→ **What is expected**
Which of the lines in the data mention the string "lagi"? List them all.

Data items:
______

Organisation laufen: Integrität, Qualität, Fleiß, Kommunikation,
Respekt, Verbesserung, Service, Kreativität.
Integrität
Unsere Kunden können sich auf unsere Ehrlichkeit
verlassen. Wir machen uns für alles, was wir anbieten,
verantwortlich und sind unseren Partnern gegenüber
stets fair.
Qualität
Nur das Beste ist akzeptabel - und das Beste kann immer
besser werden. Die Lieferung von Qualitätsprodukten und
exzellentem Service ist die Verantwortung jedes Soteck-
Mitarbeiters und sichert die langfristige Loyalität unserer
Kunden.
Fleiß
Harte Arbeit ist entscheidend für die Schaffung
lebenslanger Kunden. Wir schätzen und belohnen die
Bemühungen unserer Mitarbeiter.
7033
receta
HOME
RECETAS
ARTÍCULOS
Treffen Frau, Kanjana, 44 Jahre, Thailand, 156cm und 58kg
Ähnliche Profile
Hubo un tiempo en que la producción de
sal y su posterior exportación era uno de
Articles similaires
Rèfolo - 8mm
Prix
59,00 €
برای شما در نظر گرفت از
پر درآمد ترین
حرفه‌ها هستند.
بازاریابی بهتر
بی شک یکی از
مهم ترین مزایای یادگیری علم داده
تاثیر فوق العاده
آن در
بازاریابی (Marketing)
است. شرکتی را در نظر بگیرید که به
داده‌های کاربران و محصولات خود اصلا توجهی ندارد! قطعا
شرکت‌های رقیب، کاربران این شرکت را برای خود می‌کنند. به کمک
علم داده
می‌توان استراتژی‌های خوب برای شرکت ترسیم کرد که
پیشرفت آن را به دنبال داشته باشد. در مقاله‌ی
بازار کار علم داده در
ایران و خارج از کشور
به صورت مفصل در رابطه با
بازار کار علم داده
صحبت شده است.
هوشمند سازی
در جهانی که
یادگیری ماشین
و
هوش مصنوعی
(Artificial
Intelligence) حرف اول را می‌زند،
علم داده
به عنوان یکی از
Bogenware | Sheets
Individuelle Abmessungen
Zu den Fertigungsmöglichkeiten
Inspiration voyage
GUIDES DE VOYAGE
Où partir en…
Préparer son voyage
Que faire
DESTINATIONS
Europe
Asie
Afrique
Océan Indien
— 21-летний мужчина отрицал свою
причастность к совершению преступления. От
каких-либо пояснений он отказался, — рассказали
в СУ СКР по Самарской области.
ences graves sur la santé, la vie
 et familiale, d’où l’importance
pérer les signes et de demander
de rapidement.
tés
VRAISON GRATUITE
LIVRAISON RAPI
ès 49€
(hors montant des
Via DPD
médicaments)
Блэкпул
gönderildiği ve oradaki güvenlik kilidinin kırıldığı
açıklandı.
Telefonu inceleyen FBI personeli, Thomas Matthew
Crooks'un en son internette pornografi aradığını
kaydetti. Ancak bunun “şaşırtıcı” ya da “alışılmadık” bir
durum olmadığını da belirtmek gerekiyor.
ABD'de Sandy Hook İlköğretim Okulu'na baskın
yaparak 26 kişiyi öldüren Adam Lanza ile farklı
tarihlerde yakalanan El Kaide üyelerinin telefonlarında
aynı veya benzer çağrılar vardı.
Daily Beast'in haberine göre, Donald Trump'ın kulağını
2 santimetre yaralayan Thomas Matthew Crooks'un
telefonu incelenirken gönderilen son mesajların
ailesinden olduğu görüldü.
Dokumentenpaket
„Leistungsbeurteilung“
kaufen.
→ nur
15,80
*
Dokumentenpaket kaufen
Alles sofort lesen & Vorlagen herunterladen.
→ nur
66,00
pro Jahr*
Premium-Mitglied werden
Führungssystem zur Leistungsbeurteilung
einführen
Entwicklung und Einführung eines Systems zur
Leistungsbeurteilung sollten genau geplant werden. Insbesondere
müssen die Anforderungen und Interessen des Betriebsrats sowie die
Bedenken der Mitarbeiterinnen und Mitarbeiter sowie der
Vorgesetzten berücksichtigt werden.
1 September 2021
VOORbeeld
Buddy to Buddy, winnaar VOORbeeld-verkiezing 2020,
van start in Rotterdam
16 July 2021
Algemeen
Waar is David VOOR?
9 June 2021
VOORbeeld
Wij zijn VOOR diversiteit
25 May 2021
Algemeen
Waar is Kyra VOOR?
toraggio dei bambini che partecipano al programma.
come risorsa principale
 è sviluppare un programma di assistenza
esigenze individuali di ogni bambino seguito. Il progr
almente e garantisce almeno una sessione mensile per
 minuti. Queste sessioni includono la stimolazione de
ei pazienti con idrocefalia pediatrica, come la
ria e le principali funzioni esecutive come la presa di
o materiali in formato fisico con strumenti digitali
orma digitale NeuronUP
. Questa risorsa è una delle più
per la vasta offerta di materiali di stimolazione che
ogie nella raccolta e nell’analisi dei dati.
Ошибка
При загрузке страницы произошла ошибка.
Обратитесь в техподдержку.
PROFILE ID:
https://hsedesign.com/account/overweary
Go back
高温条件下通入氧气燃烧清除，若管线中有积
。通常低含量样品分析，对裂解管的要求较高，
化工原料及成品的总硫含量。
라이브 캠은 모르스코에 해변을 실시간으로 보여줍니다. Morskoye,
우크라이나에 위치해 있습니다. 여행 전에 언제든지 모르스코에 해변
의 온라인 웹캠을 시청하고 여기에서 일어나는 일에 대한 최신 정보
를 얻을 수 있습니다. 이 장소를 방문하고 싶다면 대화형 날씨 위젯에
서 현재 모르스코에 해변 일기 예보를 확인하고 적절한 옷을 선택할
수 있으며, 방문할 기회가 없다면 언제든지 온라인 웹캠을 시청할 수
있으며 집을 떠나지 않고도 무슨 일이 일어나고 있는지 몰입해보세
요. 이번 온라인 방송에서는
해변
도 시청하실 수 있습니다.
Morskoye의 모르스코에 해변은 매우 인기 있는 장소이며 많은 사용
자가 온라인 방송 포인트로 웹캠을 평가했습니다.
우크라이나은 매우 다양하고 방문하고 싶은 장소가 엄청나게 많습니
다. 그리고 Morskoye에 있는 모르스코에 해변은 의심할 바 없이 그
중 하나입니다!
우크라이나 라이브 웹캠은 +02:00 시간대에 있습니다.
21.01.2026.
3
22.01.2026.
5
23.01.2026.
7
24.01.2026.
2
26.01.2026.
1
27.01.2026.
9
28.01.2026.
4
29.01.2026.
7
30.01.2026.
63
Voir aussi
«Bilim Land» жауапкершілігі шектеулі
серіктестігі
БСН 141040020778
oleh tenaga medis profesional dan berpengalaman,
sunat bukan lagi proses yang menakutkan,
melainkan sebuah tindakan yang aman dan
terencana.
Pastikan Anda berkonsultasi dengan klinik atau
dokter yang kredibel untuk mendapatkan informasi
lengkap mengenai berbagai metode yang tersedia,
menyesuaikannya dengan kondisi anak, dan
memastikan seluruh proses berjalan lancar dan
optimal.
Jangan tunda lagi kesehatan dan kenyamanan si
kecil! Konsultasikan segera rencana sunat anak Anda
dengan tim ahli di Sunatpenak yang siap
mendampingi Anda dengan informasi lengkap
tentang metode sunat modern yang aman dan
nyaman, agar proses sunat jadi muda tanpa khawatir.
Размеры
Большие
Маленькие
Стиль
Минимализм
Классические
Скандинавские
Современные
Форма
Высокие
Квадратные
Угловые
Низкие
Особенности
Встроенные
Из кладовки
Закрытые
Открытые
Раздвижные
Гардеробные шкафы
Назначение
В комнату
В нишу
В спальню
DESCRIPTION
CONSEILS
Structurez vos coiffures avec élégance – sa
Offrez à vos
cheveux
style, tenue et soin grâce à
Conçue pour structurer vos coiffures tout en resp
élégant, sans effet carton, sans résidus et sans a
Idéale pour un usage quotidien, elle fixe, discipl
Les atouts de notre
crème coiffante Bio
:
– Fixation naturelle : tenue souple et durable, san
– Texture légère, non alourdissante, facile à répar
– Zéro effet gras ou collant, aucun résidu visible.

______

→ **Response to this exercise**
sunat bukan lagi proses yang menakutkan,
Jangan tunda lagi kesehatan dan kenyamanan si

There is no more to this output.